At the time of partition in 1947, the Hindu maharaja of the state was, for his own reasons, reluctant to accede to the Indian Union and the Hindus, accounting for a little over 20 per cent of the population of the state, were divided in their loyalty to the maharaja and to India. It was the Muslim leadership of the Kashmir region that favoured accession to India.

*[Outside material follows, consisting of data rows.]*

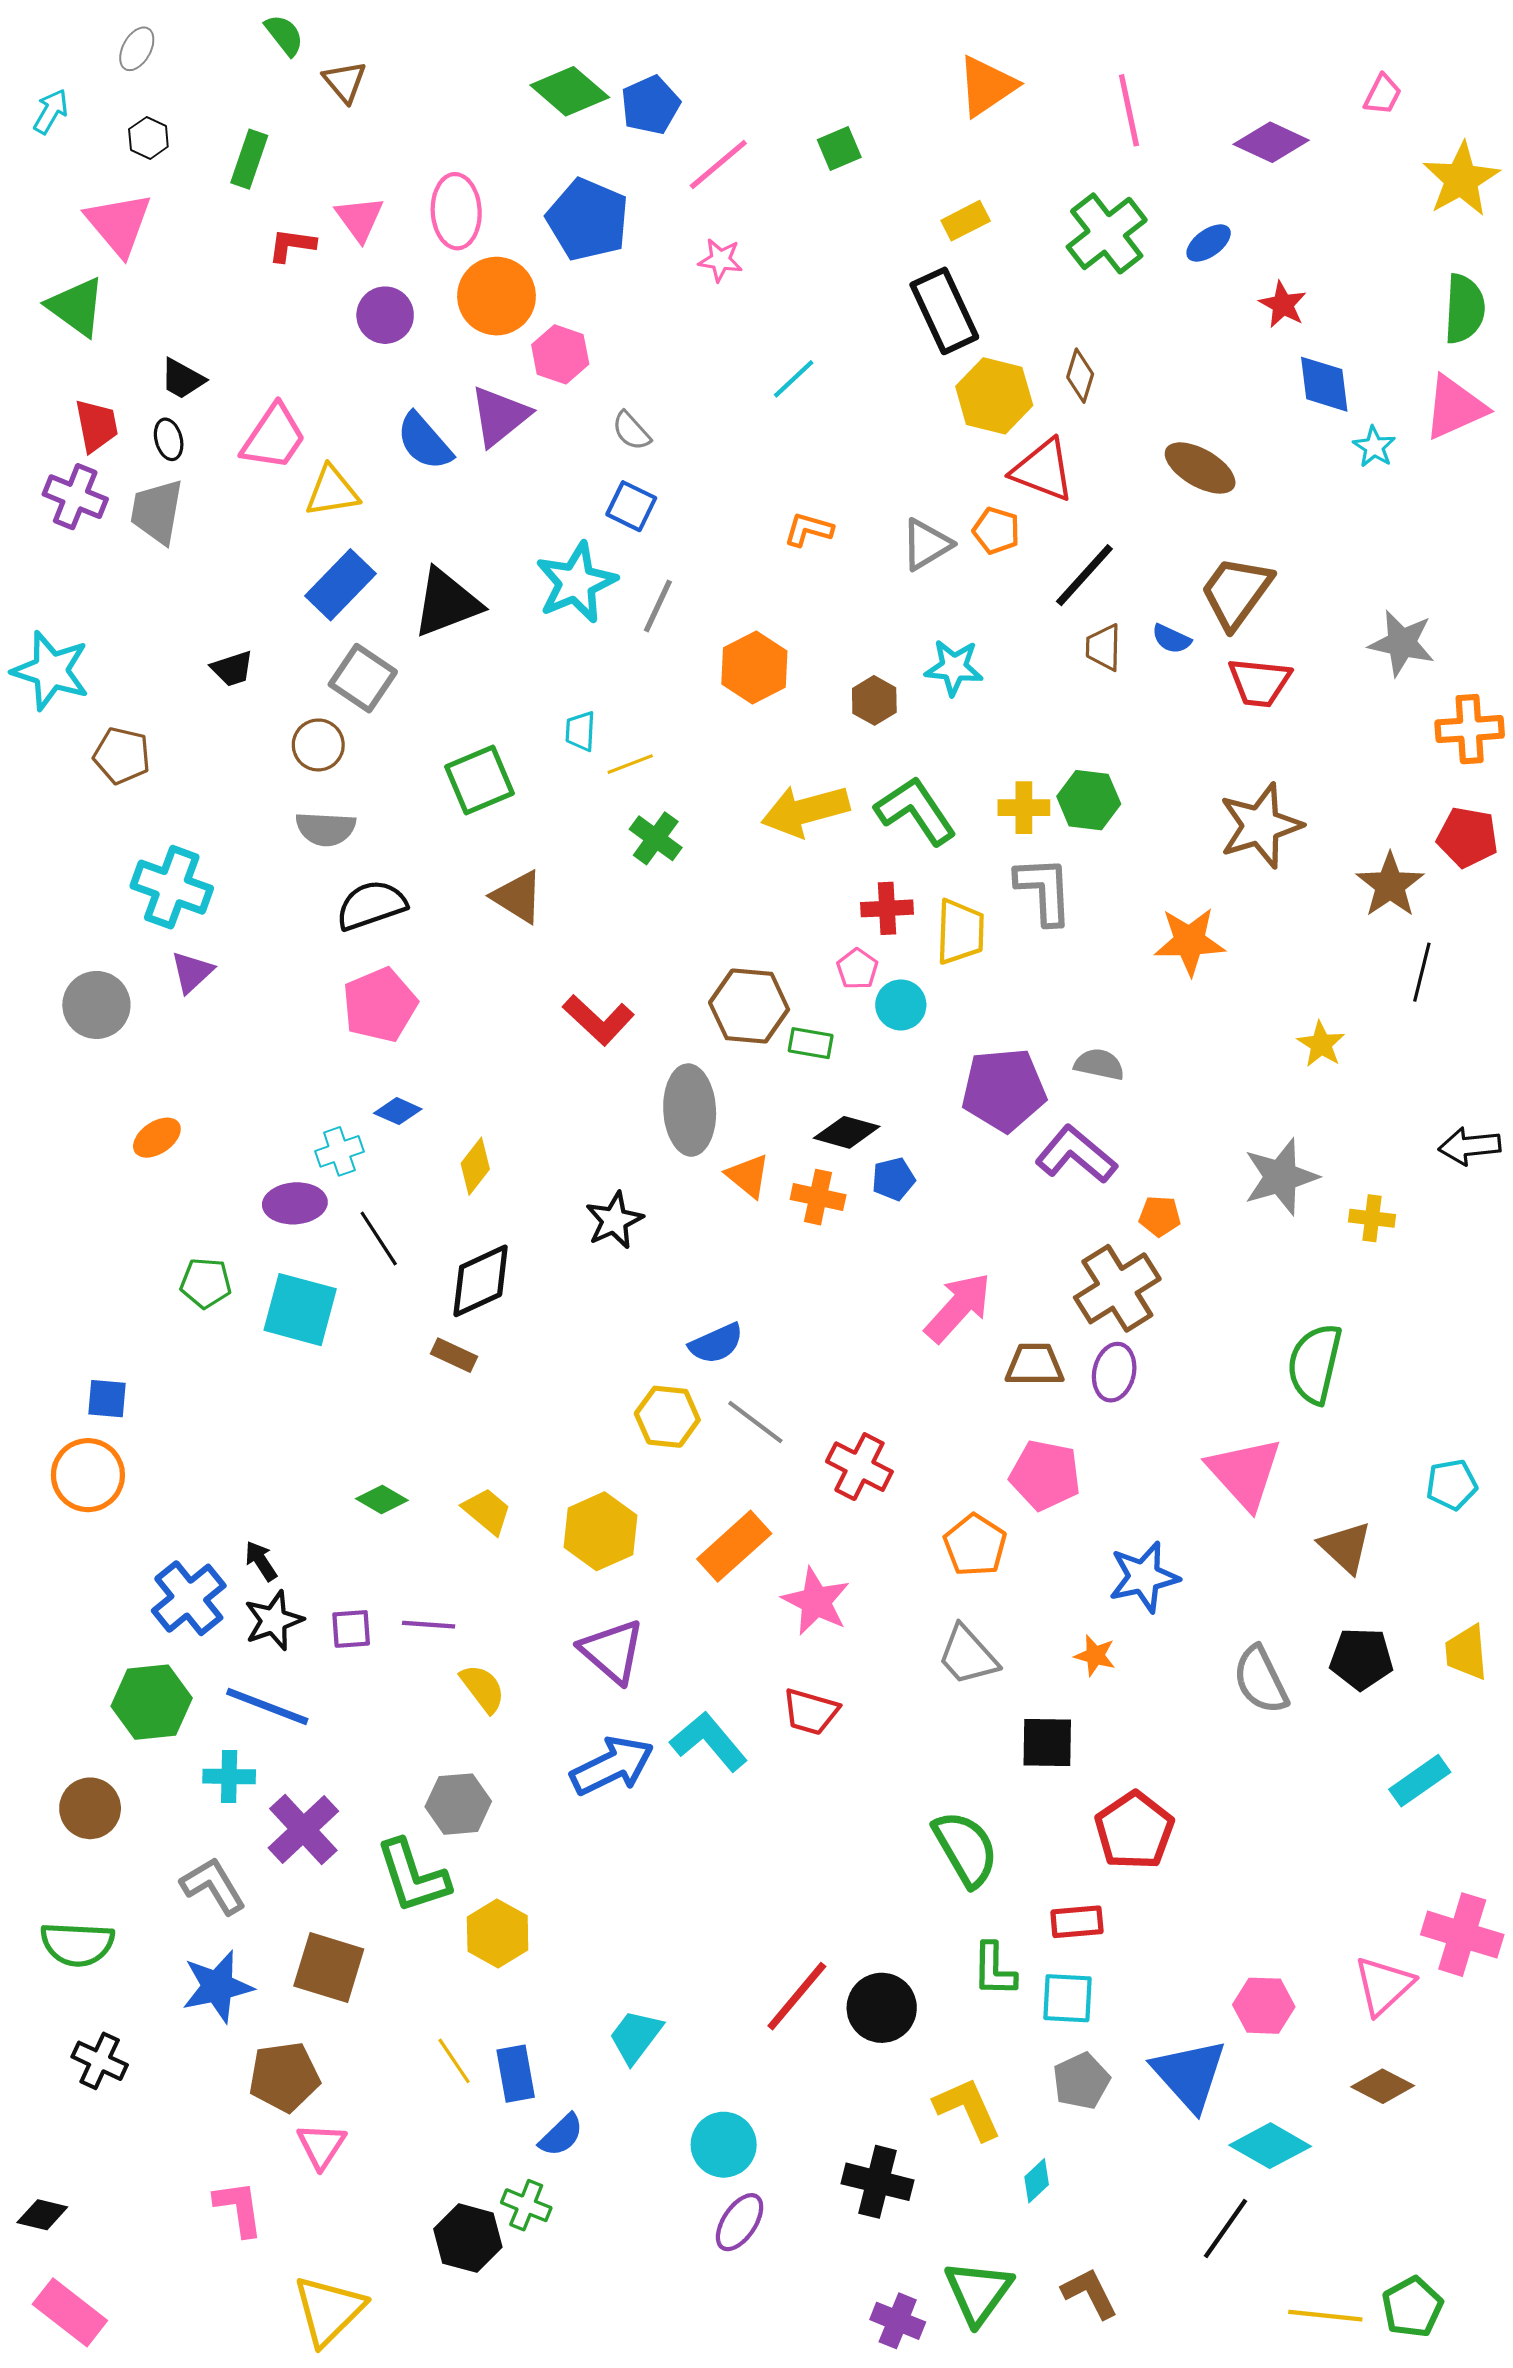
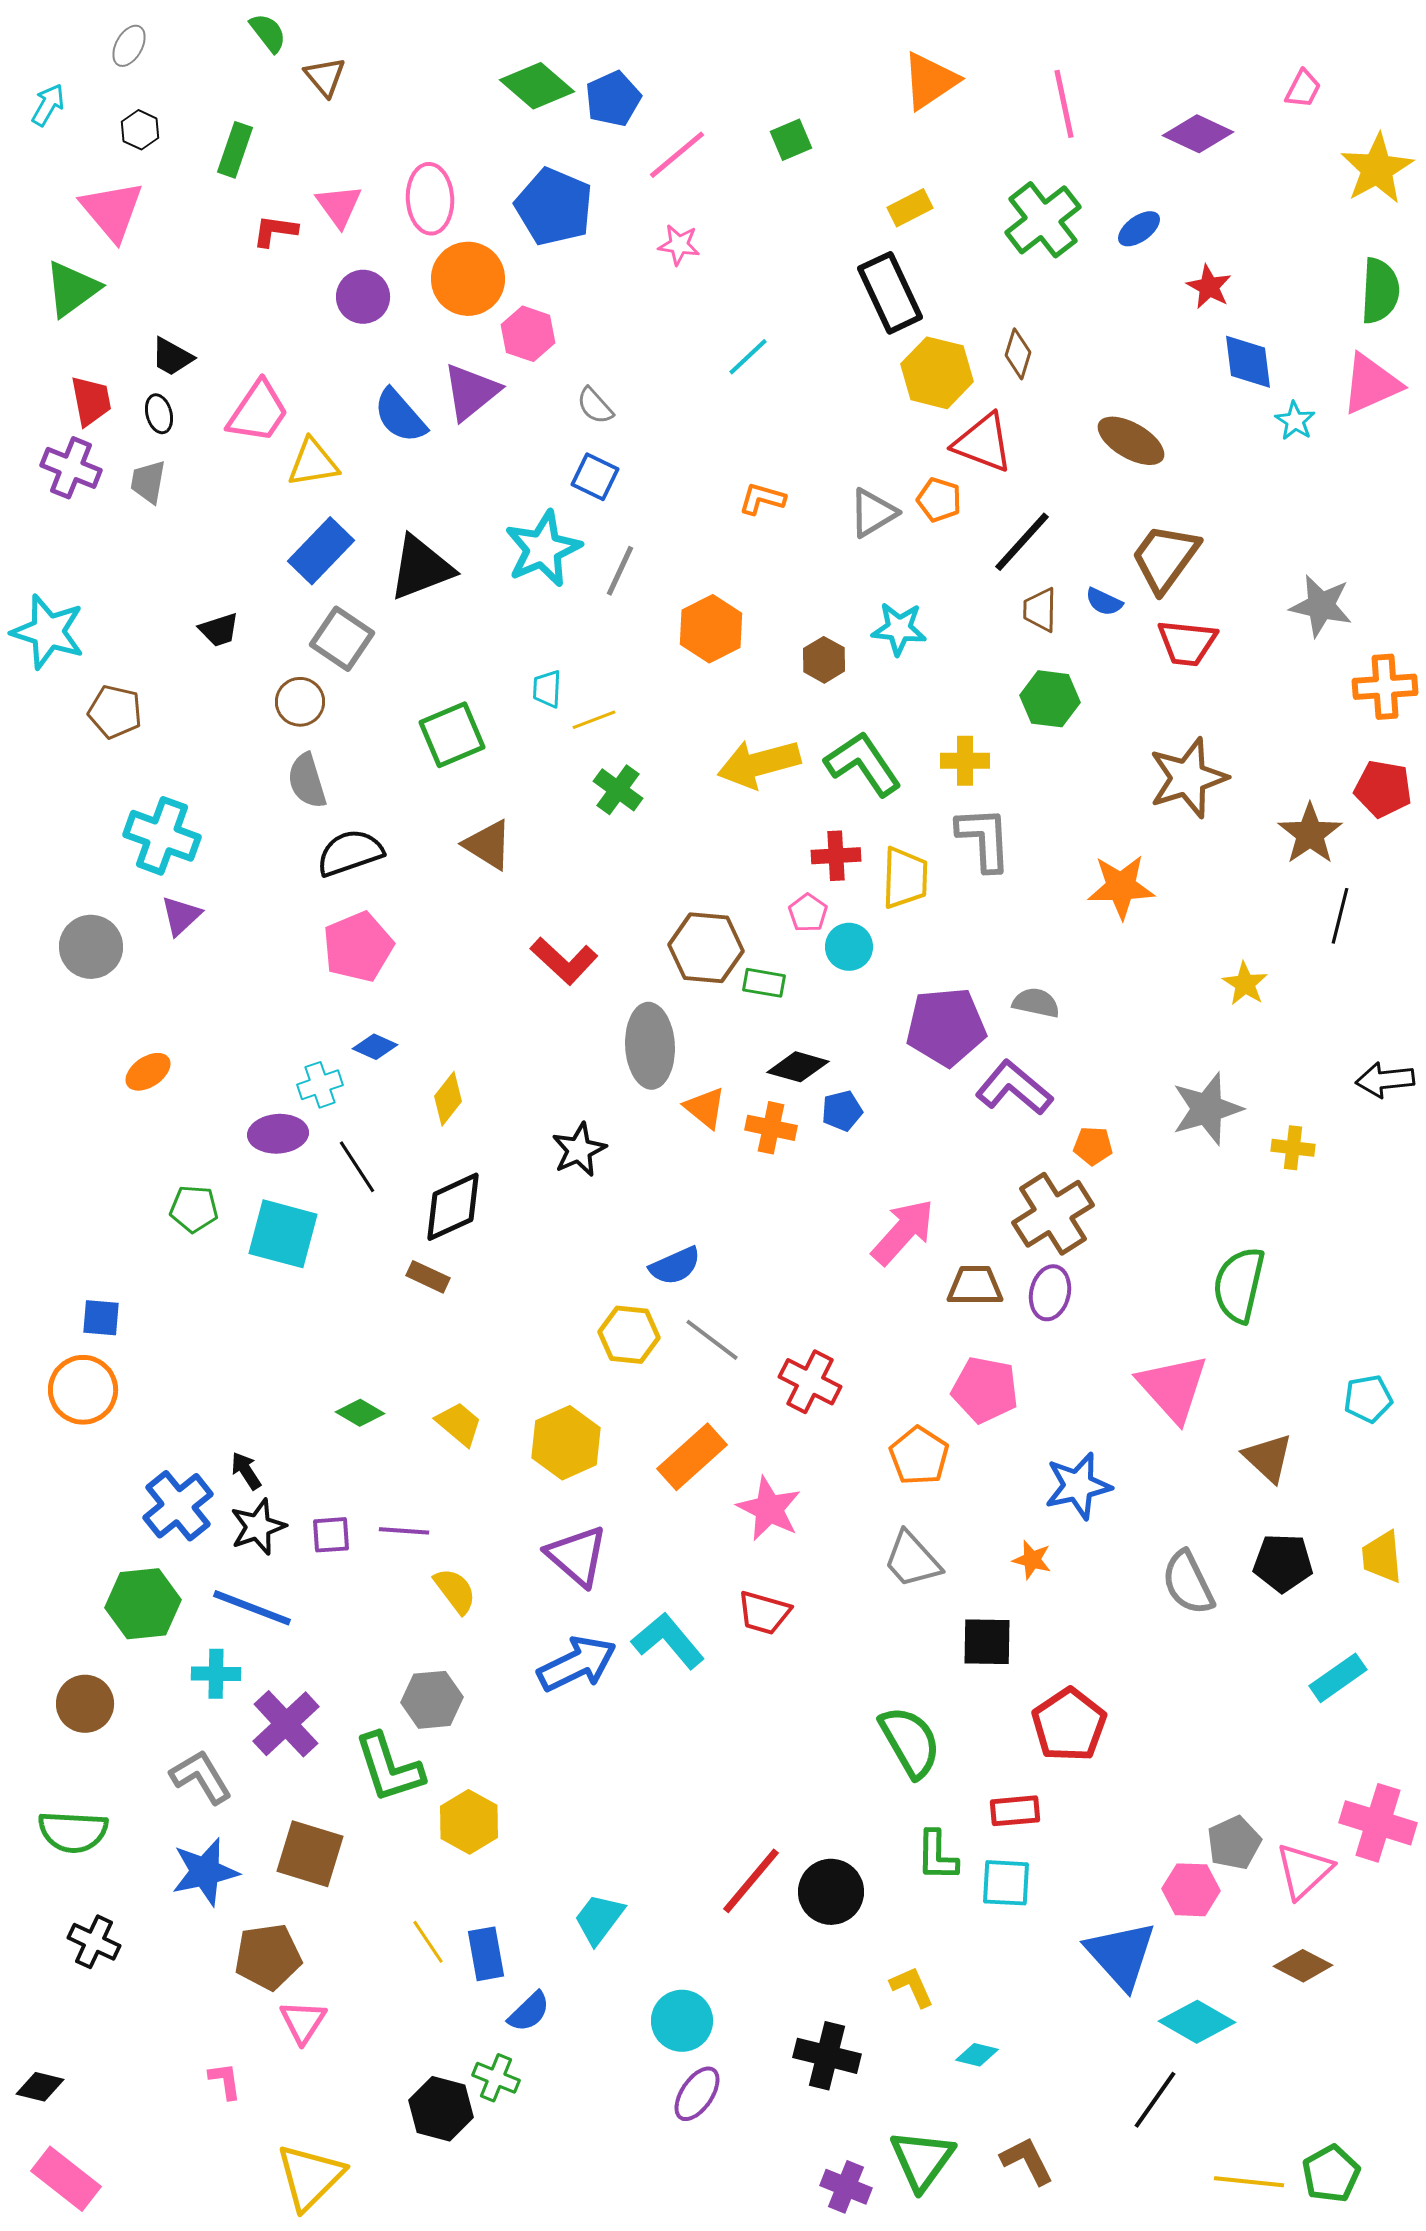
green triangle: (76, 307) -> (72, 289), turned 48
gray trapezoid: (157, 511) -> (148, 482), size x0.7
green hexagon: (1089, 800) -> (1050, 699), moved
gray semicircle: (326, 829) -> (307, 781), turned 70
gray pentagon: (1081, 2081) -> (1234, 1843), moved
yellow L-shape: (968, 2109) -> (912, 1987), size x0.7
cyan diamond: (1037, 2181) -> (977, 2055), turned 57
pink L-shape: (239, 2208) -> (225, 2081), size x0.7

Why did the Kashmiri Muslims and their leaders defy the then prevailing pro-Pakistan wave among the Muslims in the rest of the subcontinent that had almost been polarised on communal lines? Why did disillusionment set in by 1953 when Indian secularism had registered a decisive triumph over communal forces? Why was Sheikh Abdullah, the hero of Kashmiri nationalism and chief architect of the state's accession to India, then dismissed from power and imprisoned? Why did he again sign an accord with India's Prime Minister Indira Gandhi, thus reconciling to Kashmir being a part of India, and return to power in 1975, without losing much of his popular support? Why were secessionist and fundamentalist voices almost silent for the next twelve years or so? What brought about the near-total alienation of Kashmiri Muslims by 1990? Why did Kashmiri Hindus migrate practically en masse from the valley that was till then considered a model of communal harmony for the whole country? Why did non-Kashmiri Muslims, who had been the least enthusiastic about accession to India in 1947, remain, by and large, uninvolved in the ongoing secessionist insurgency in the Kashmir valley? How did thousands of youth of a community, always ridiculed for its 'docile' and 'cowardly' nature, take to arms and offer resistance to the might of the Indian state with a determination that has few parallels in the country? And how do we account for the fact that in spite of the militants' total dependence on Pakistan for the supply of arms and training as also officially acknowledged 'moral, political and diplomatic' support, the predominant battle cry in Kashmir was azadi (freedom) and not a merger with Pakistan? Why did the decline of militancy start after the turn of the century? What are the prospects of an agreement between India and Pakistan on the status of J&K And would that finally solve the Kashmir problem?